## [WHAT TO WORK ON]
In the data below, repeat the line containing "Find the location" and every following line exactly, up to and including the last line. Exclude pictures.

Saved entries

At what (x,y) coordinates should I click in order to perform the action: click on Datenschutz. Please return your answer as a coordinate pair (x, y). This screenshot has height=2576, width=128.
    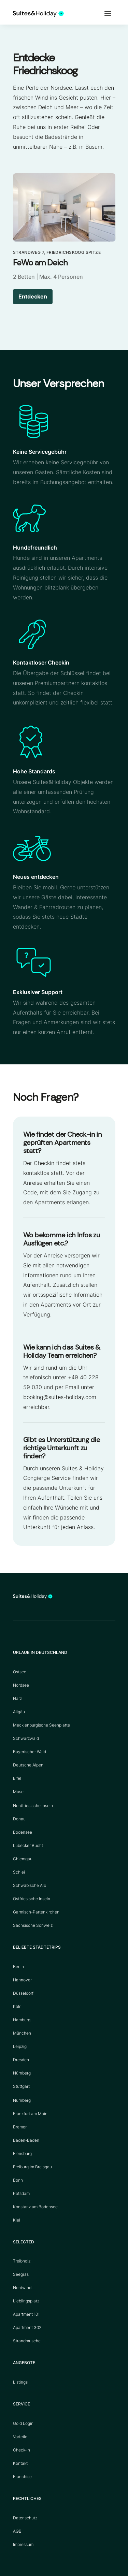
    Looking at the image, I should click on (25, 2517).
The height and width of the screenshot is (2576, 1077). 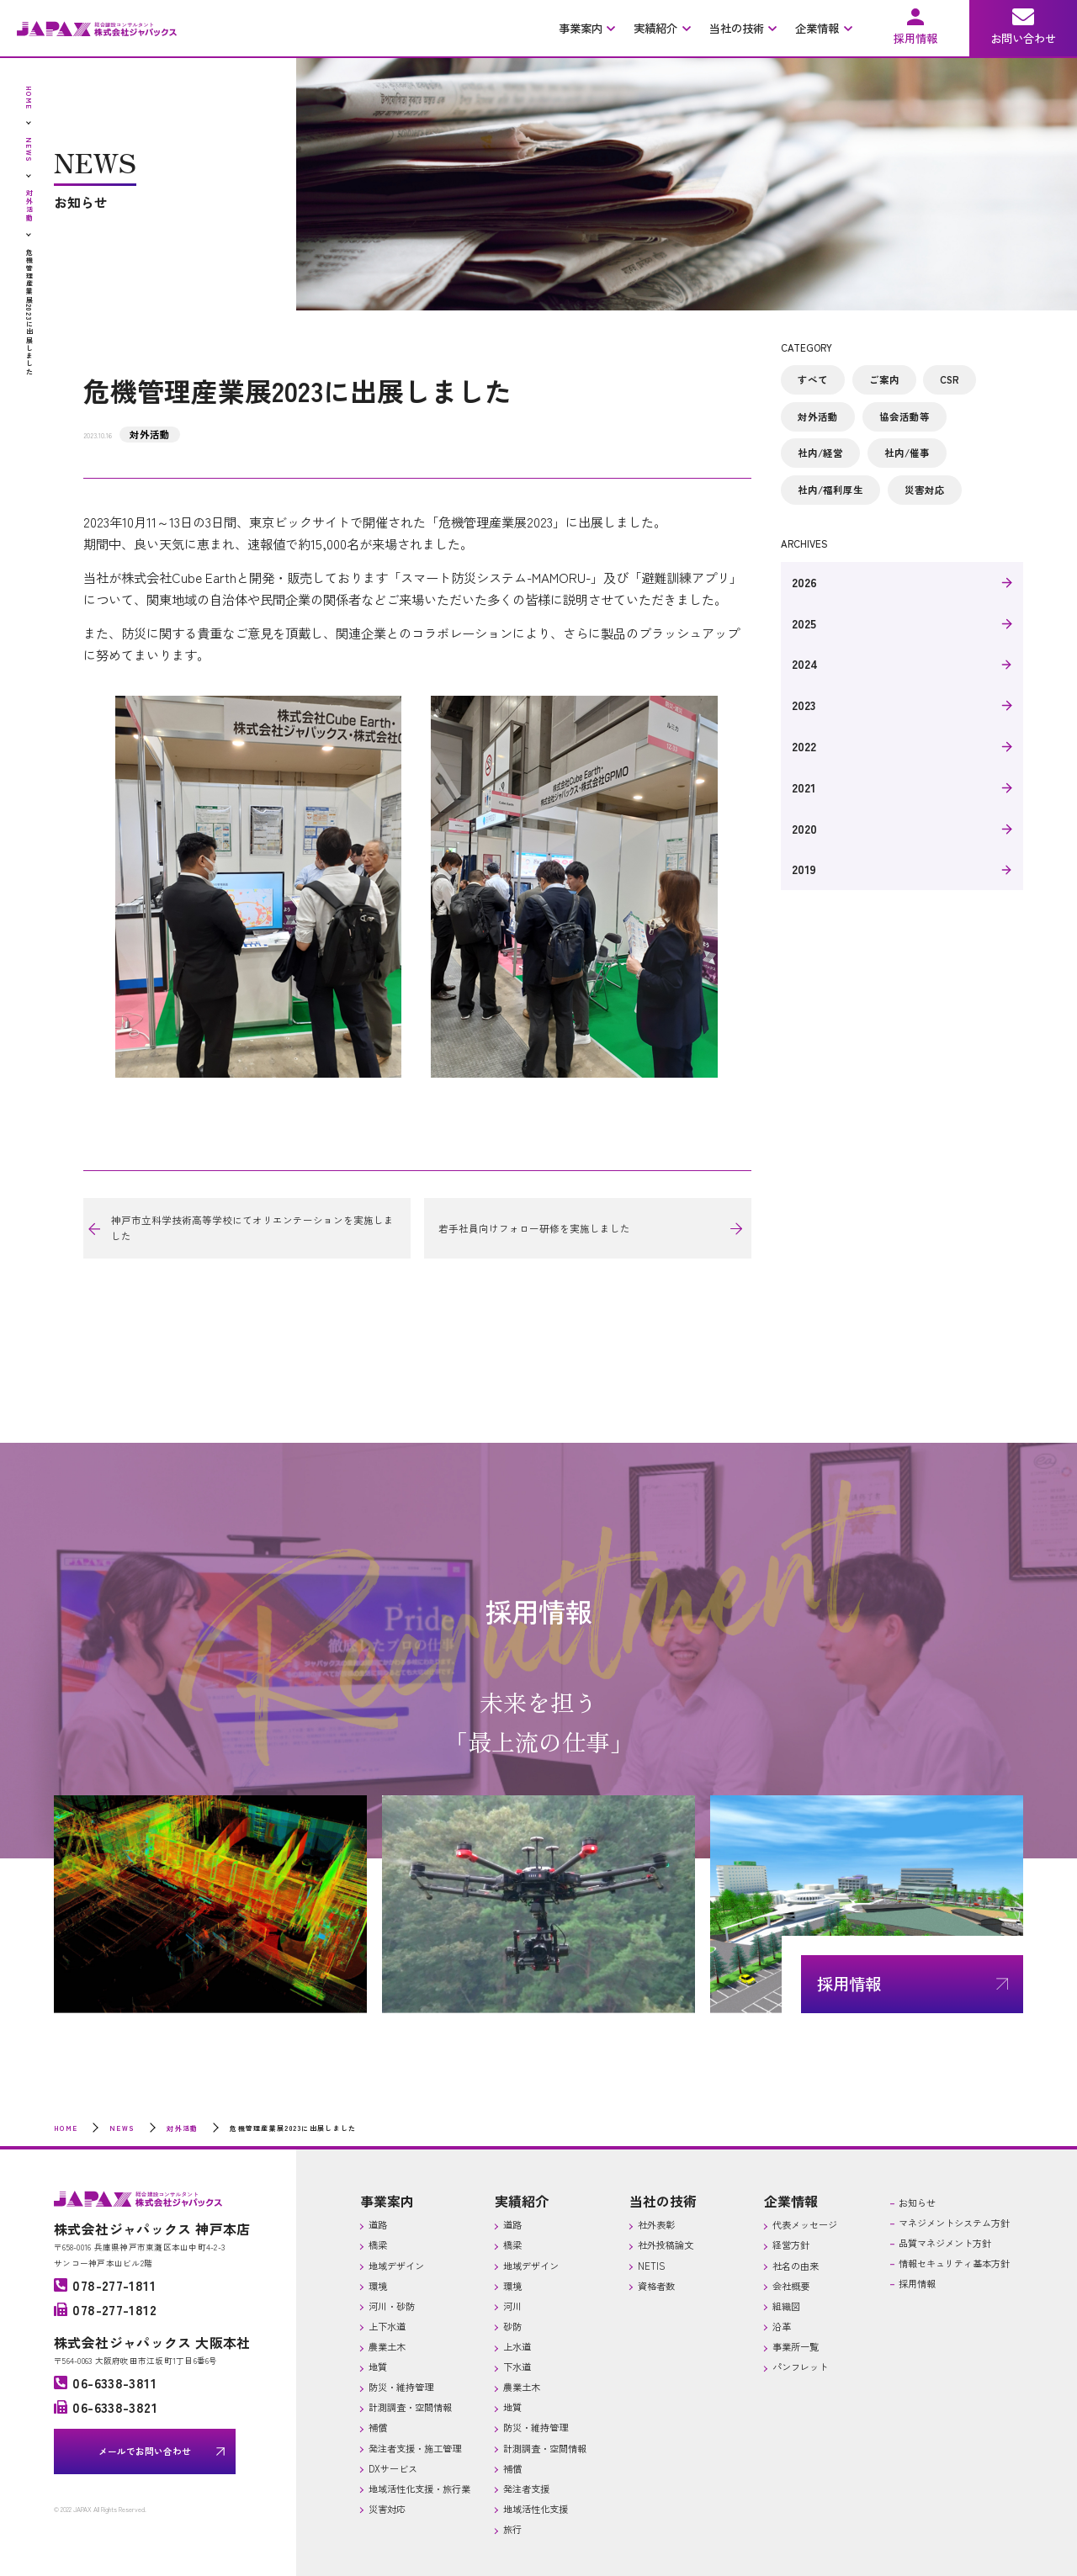 I want to click on 社内/福利厚生, so click(x=830, y=489).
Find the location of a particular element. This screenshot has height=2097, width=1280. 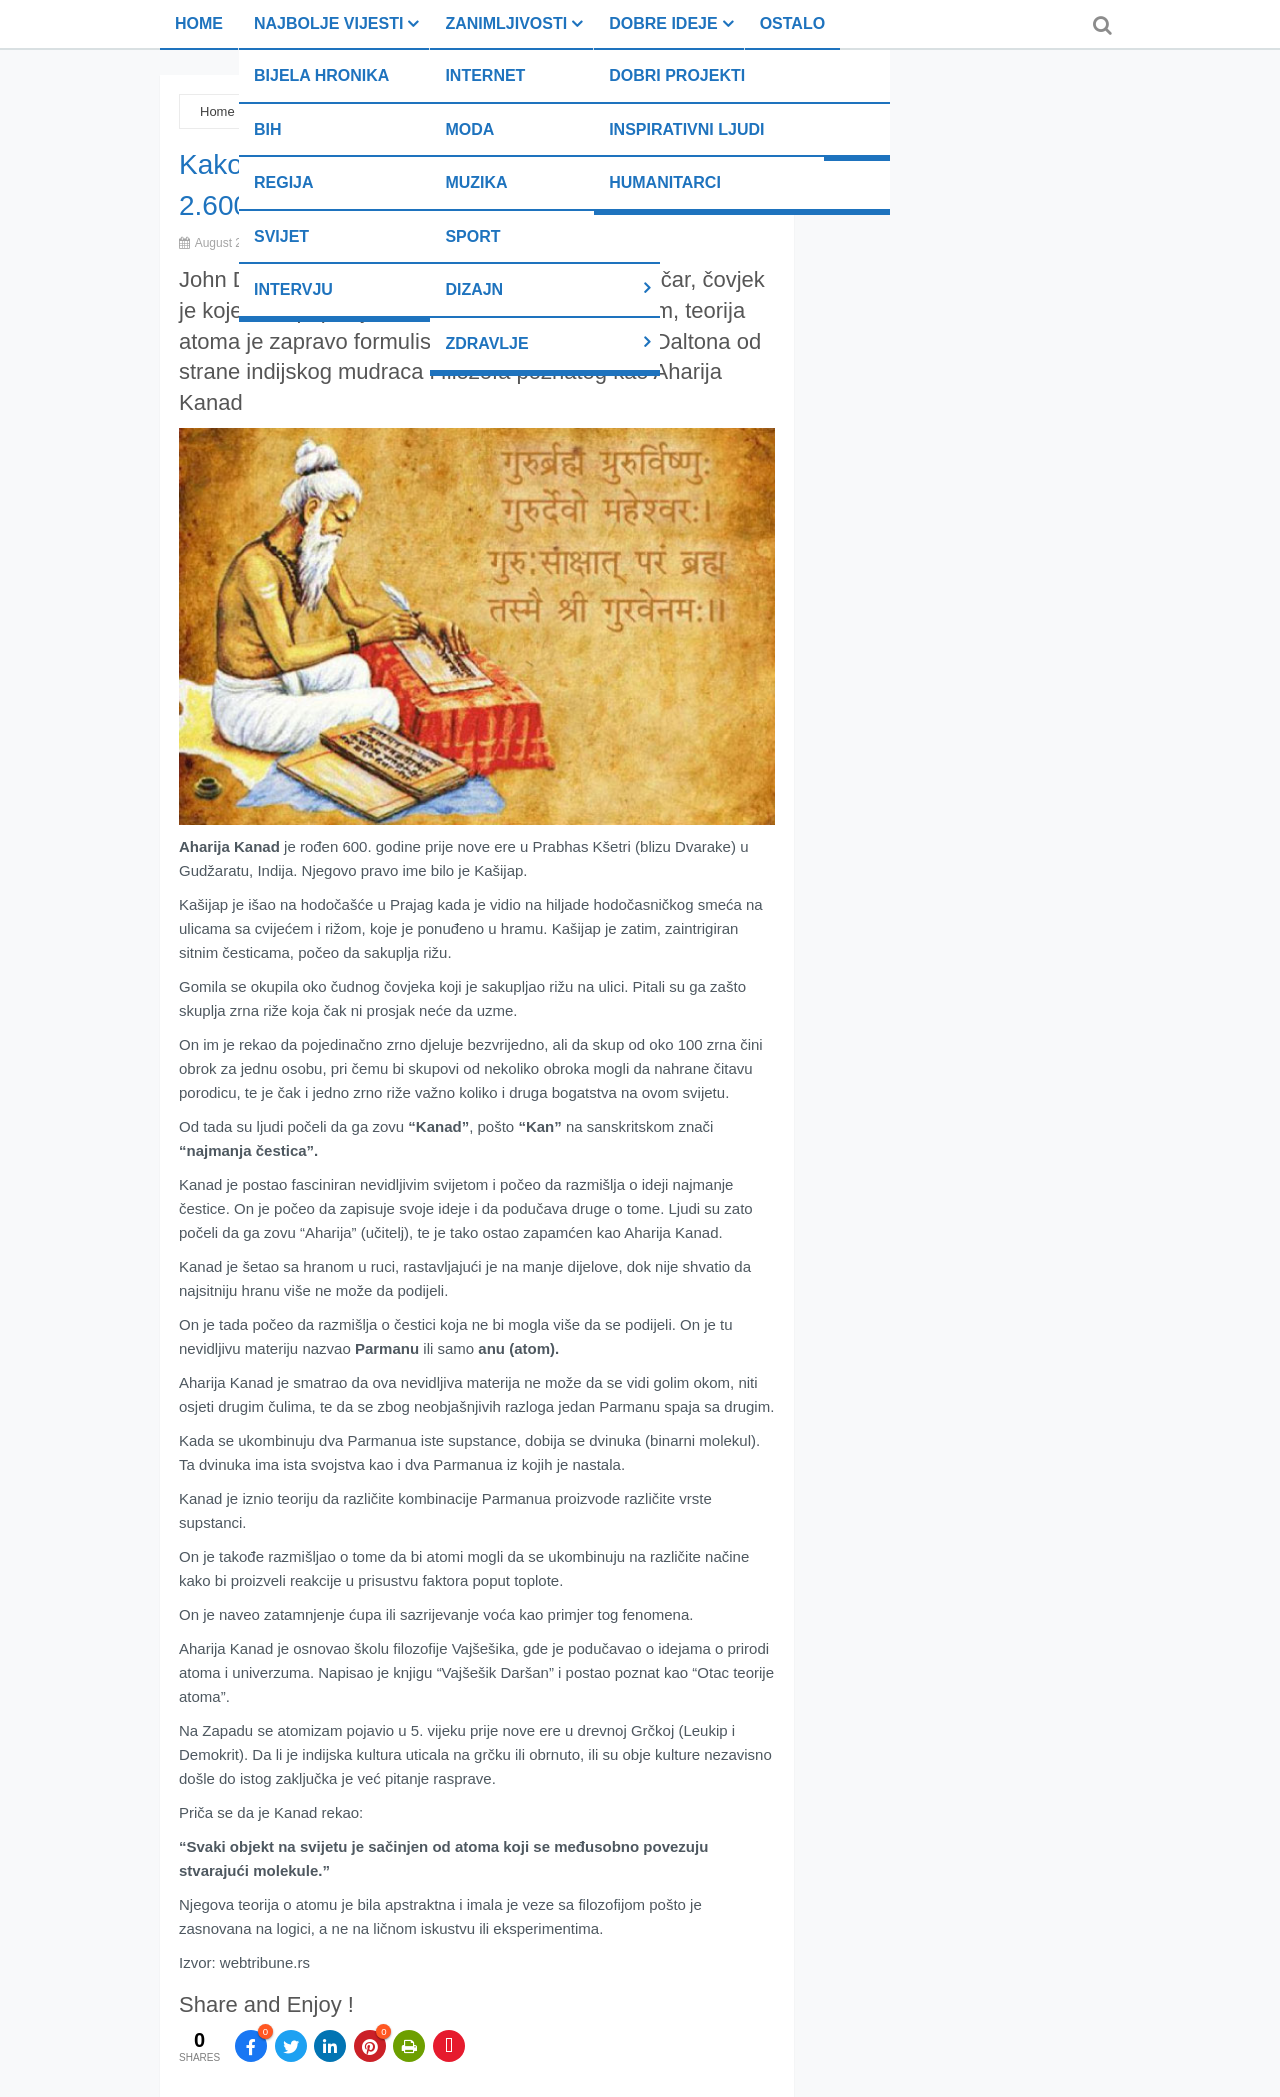

BiH is located at coordinates (268, 129).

## [TASK OUTPUT]
Find the location of a particular element. This screenshot has height=2097, width=1280. 

BiH is located at coordinates (268, 129).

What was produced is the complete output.